The Scottish Government is working with Scottish Futures Trust and industry partners on a vision and action plan for datacentres and international connectivity. Renewable technology is important here. This work will identify and map out future digital connectivity investment opportunities. We will also support the development of business cases for private, public or partnership investment in new international subsea cable routes and terrestrial wholesale fibre connectivity as a priority for improving Scotland's critical national infrastructure.

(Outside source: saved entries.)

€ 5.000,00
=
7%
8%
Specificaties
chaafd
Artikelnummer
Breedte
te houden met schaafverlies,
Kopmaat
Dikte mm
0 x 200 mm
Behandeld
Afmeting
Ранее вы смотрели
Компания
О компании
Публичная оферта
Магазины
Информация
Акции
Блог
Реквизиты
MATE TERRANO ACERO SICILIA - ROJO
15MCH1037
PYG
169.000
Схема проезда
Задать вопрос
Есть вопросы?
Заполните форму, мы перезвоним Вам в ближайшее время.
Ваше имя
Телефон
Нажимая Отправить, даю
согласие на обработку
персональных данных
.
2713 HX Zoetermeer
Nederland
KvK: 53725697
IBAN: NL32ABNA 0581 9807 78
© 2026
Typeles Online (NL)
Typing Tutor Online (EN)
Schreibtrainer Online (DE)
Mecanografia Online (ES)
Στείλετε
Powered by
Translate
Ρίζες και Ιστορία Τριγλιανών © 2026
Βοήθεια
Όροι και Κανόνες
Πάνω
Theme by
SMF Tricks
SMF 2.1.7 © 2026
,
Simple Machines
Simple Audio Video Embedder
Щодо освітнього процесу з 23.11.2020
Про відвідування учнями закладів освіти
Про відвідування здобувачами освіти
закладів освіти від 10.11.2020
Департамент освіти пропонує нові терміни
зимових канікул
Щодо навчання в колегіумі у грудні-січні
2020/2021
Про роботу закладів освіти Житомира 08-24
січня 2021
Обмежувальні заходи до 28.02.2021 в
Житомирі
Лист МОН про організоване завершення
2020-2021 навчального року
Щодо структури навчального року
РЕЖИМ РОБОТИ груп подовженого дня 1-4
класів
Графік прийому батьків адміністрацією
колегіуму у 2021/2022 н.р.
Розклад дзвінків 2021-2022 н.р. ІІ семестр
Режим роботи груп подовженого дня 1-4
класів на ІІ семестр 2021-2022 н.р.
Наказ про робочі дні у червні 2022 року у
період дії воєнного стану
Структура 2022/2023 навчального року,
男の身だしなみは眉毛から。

Real estate investment opportunities

Digital disruption is having and will continue to have a profound impact across all asset classes in the commercial real estate sector. It is changing the nature of demand for office space, meanwhile retail is experiencing a structural shift online. And it is increasingly important that industrial assets are digitally enabled for high value manufacturing and high-tech operations. This is equally the case for non-commercial and community owned property. The Town Centre Action Plan Review (2021) makes a recommendation for project demonstrators around digital towns, to harness the benefits of new technology as part of revitalising towns.

Target investors

Increased demand for digital infrastructure, in response to Scottish Government's connectivity commitments, will continue to attract both debt and equity infrastructure investors in the form of, for example, project finance banks, infrastructure funds and telecom companies. In relation to company investment opportunities, the COVID-19 pandemic has demonstrated the relative attractiveness of digital technology investment opportunities across a range of sectors including communication, entertainment, healthcare and AI. As a result, investors have increased their focus on the digital tech sector. Depending on the maturing of the specific opportunity, we would expect to engage with a broad range of investors including early venture capital investors, private equity investors and multi-national corporations.